Some community members also speculate that this could be some form of automated trading script or bot gone wrong, automatically confirming the abnormal transaction without human review. However, this does not explain why the script would check the risk confirmation box. Therefore, this is more likely a case of a "fat finger" incident. The Aave interface did indeed trigger a warning for a 99% price impact, but the user confirmed it on their mobile phone. Factors such as operating on a small screen on a mobile device, habitual disregard for pop-up warnings, and an incomplete understanding of DeFi mechanics could all contribute to this disaster.


In hindsight, every step of this transaction had ways to avoid the disaster.


The most basic one is splitting the order. $50 million should not have been sent as a single transaction. Professional traders would use a Time Weighted Average Price (TWAP) strategy, breaking down large orders into dozens or even hundreds of small trades, executed across different times and liquidity sources. Even without using TWAP, simply splitting the transaction into 50 trades of $1 million each would reduce the loss by an order of magnitude.


Next is using a limit order. The CoW Swap integrated into the Aave interface supports the limit order feature. If a user sets a reasonable limit instead of a market order, the trade will be automatically canceled if the desired price is not reached, rather than being executed at a catastrophic price. Martin Gorbine specifically mentioned this afterward.


Then comes paying close attention to warnings. The interface displays a 99% price impact warning. This is not your usual "Are you sure you want to proceed?" pop-up. 99% means you will lose 99% of your funds. Ignoring this number in any transaction amount is fatal.

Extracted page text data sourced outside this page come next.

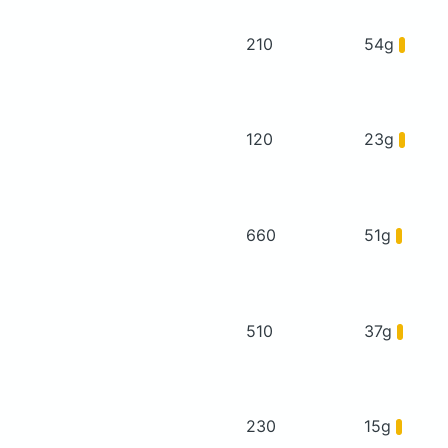
210
54g
120
23g
660
51g
510
37g
230
15g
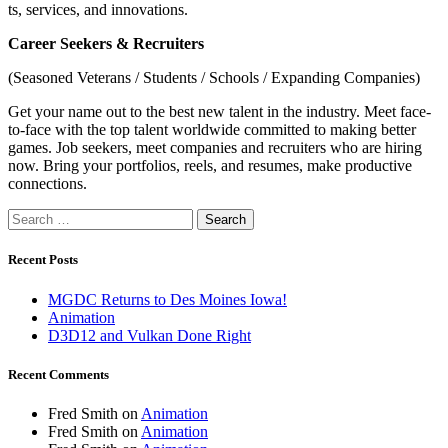
ts, services, and innovations.
Career Seekers & Recruiters
(Seasoned Veterans / Students / Schools / Expanding Companies)
Get your name out to the best new talent in the industry. Meet face-
to-face with the top talent worldwide committed to making better
games. Job seekers, meet companies and recruiters who are hiring
now. Bring your portfolios, reels, and resumes, make productive
connections.
Search
for:
Recent Posts
MGDC Returns to Des Moines Iowa!
Animation
D3D12 and Vulkan Done Right
Recent Comments
Fred Smith
on
Animation
Fred Smith
on
Animation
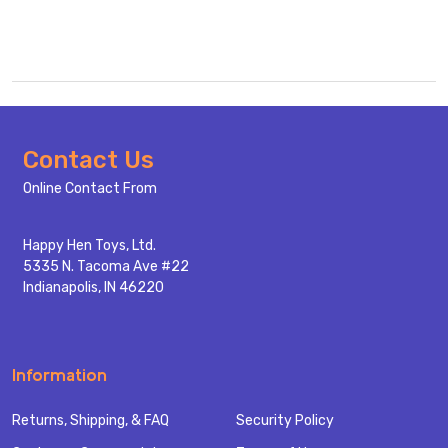
Footer
Contact Us
Start
Online Contact From
Happy Hen Toys, Ltd.
5335 N. Tacoma Ave #22
Indianapolis, IN 46220
Information
Returns, Shipping, & FAQ
Security Policy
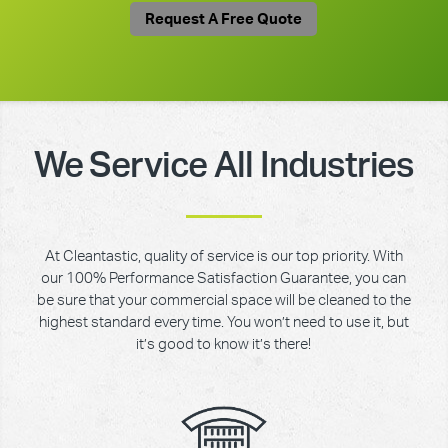
Request A Free Quote
We Service All Industries
At Cleantastic, quality of service is our top priority. With
our 100% Performance Satisfaction Guarantee, you can
be sure that your commercial space will be cleaned to the
highest standard every time. You won’t need to use it, but
it’s good to know it’s there!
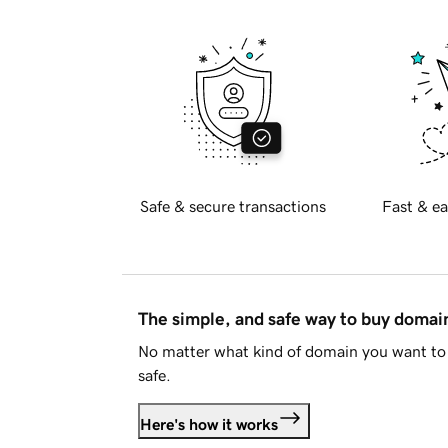
Safe & secure transactions
Fast & ea
The simple, and safe way to buy doma
No matter what kind of domain you want to 
safe.
Here's how it works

Another often overlooked aspect is understanding the magnitude of on-chain liquidity. The AAVE/WETH liquidity on SushiSwap is only $73,000, which means even a transaction of a few thousand dollars would incur significant price slippage, let alone $37 million. Before executing any large DEX trade, checking the target pool's liquidity depth is a fundamental operation.


Finally, if you must conduct large on-chain transactions, you should use the smart routing feature of aggregators like 1inch, Paraswap, which can split orders across multiple liquidity sources, significantly reducing price impact, rather than relying on a single route to push all funds into a shallow pool.


Decentralization has given everyone complete freedom, including the freedom to make irreversible mistakes. In this world without customer service phone numbers or transaction reversal buttons, every on-chain click is a final decision.


And at the moment you click "confirm," the hunters in the dark forest have already prepared their flash loans in the same block.